[Data entries]

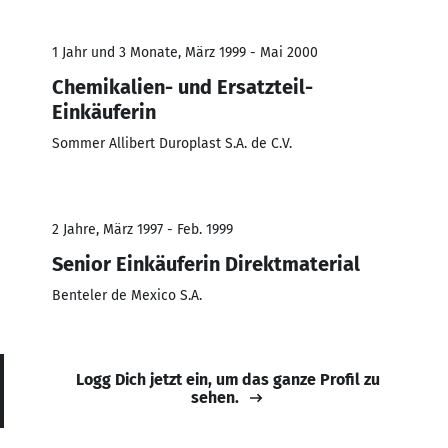
1 Jahr und 3 Monate, März 1999 - Mai 2000
Chemikalien- und Ersatzteil-
Einkäuferin
Sommer Allibert Duroplast S.A. de C.V.
2 Jahre, März 1997 - Feb. 1999
Senior Einkäuferin Direktmaterial
Benteler de Mexico S.A.
Logg Dich jetzt ein, um das ganze Profil zu
sehen.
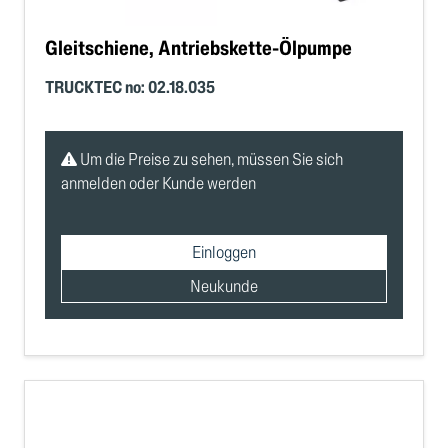
Gleitschiene, Antriebskette-Ölpumpe
TRUCKTEC no: 02.18.035
Um die Preise zu sehen, müssen Sie sich
anmelden oder Kunde werden
Einloggen
Neukunde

YOUR TASK
Pictures excluded, return exactly the lines from the one with "Benteler de Mexico S.A." through the final line of the entries above, both included.

EXERCISE ANSWER
Benteler de Mexico S.A.
Logg Dich jetzt ein, um das ganze Profil zu
sehen.
Gleitschiene, Antriebskette-Ölpumpe
TRUCKTEC no: 02.18.035
Um die Preise zu sehen, müssen Sie sich
anmelden oder Kunde werden
Einloggen
Neukunde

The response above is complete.